### [What the task asks]
Copy out each line of the entries below in which the string "Alle" appears.
───── Records supplied
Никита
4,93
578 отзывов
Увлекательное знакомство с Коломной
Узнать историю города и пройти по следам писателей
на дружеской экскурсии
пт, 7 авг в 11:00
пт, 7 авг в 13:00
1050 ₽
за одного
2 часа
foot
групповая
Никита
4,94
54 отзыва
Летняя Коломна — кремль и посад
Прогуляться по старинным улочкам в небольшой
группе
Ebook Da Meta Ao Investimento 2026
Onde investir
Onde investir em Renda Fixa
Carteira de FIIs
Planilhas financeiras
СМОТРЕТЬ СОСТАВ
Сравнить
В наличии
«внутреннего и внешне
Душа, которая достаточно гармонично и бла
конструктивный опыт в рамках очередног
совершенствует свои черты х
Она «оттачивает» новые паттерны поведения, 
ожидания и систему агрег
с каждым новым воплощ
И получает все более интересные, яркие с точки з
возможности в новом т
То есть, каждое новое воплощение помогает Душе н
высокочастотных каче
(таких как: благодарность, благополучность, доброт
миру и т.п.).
──────────
───── Records supplied
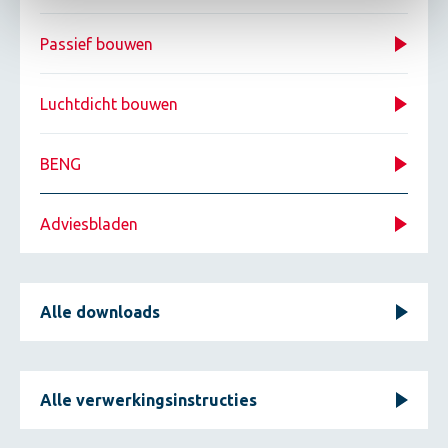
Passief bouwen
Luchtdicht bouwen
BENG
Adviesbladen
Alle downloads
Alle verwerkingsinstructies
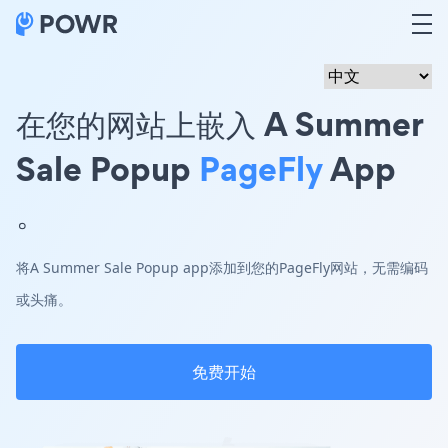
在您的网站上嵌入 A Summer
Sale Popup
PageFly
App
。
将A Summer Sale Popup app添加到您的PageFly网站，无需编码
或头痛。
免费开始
──────────
### [Response]
Alle downloads
Alle verwerkingsinstructies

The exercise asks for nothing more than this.